Kiani Soroosh, Eggebeen Joel, Al-Gibbawi Mounir, Smith Paige, Preiser Thomas, Kundu Suprateek, Zheng Ziduo, Bhatia Neal K, Shah Anand D, Westerman Stacy B, De Lurgio David B, Tompkins Christine M, Patel Anshul M, El-Chami Mikhael F, Merchant Faisal M, Lloyd Michael S
Division of Cardiology, Section of Electrophysiology, University of Massachusetts Chan Medical School, Worcester, Massachusetts, USA.
Department of Medicine, Division of Cardiology, Section of Electrophysiology and Pacing, Emory University School of Medicine, Atlanta, Georgia, USA.
J Cardiovasc Electrophysiol. 2024 Dec;35(12):2372-2381. doi: 10.1111/jce.16440. Epub 2024 Oct 8.
To evaluate the cost and efficiency of suture-mediated percutaneous closure (SMC) compared to manual compression (MC) after atrial fibrillation (AF) ablation. SMC has been demonstrated to be efficacious in reducing hemostasis and bedrest times after AF ablation. To date, randomized data comparing the direct and indirect cost between the two techniques have not been described.
We conducted a 1:1 randomized trial comparing SMC to MC following AF ablation. The primary endpoints have been previously published. However, secondary endpoints pertinent to indirect cost including complication rates, hospital utilization (i.e., delays in discharge, additional patient encounters, nursing utilization), pain, patient reported outcomes, as well as the direct costs of care associated with AF ablation were collected. We also performed secondary analysis of the primary endpoint to evaluate for a learning curve, and subgroups analysis comparing efficacy across different numbers of access sites and compared to those in the MC group with a figure-of-eight suture (Fo8), that could potentially have impacted the relative efficiency of the procedure.

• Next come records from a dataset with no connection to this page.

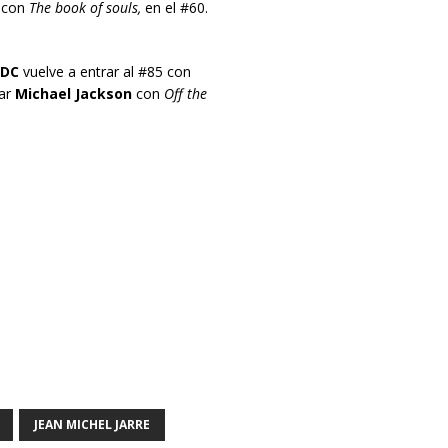
 con
The book of souls,
en el #60.
DC
vuelve a entrar al #85 con
rar
Michael Jackson
con
Off the
JEAN MICHEL JARRE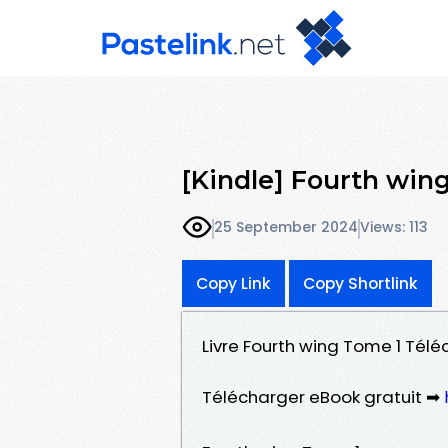
[Kindle] Fourth win
25 September 2024
Views: 113
Copy Link
Copy Shortlink
Livre Fourth wing Tome 1 Tél
Télécharger eBook gratuit ➡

A total of 107 patients were randomized and included: 53 in the SMC group and 54 in MC. A learning curve was observed in the SMC group between the first and second half of the study group (p = 0.037), with no such difference in the MC group. After accounting for the number of access sites, time to hemostasis remained shorter in the SMC Group (p = 0.002). Compared to those in the Fo8 arm (n = 37), the time to hemostasis remained shorter in the SMC group (p = 0.001). Among those planned for same-day discharge, there were more delays in the MC group (31.5% vs. 11.3%, p = 0.0144). Rates of major and minor complications were similar between SMC and MC groups at discharge (p = 0.243) and 30 days (p = 1.00), as were nursing utilization, self-reported pain, and overall patient reported outcomes. The overall cost of care related to the procedure was similar between the MC and SMC groups ($56 533.65 [$45 699.47, $66 987.64] vs. $57 050.44 [$47 251.40, $66 426.34], p = 0.601).
SMC has been shown to decrease time to hemostasis and ambulation and facilitate earlier same-day discharge after AF ablation without an increase in direct or indirect costs.
评估心房颤动(AF)消融术后缝线介导的经皮闭合术(SMC)与手动压迫(MC)相比的成本和效率。SMC已被证明在减少AF消融术后的止血时间和卧床休息时间方面是有效的。迄今为止,尚未有比较这两种技术直接和间接成本的随机数据报道。
我们进行了一项1:1随机试验,比较AF消融术后SMC与MC。主要终点已在之前发表。然而,收集了与间接成本相关的次要终点,包括并发症发生率、医院利用情况(即出院延迟、额外的患者就诊、护理利用)、疼痛、患者报告的结果,以及与AF消融相关的直接护理成本。我们还对主要终点进行了二次分析,以评估学习曲线,并进行亚组分析,比较不同穿刺部位数量的疗效,并与采用8字缝合法(Fo8)的MC组进行比较,后者可能会影响手术的相对效率。
总共107例患者被随机分组并纳入研究:SMC组53例,MC组54例。在SMC组中,研究组的前半部分和后半部分之间观察到学习曲线(p = 0.037),而MC组没有这种差异。在考虑穿刺部位数量后,SMC组的止血时间仍然较短(p = 0.002)。与Fo8组(n = 37)相比,SMC组的止血时间仍然较短(p = 0.001)。在计划当天出院的患者中,MC组的延迟更多(31.5%对11.3%,p = 0.0144)。SMC组和MC组出院时(p = 0.243)和30天时(p = 1.00)的主要和次要并发症发生率相似,护理利用、自我报告的疼痛以及患者报告的总体结果也相似。MC组和SMC组与手术相关的总体护理成本相似(56533.65美元[45699.47美元,66987.64美元]对57050.44美元[47251.40美元,66426.34美元],p = 0.601)。
已证明SMC可缩短AF消融术后的止血时间和下床活动时间,并有助于更早地当天出院,且不会增加直接或间接成本。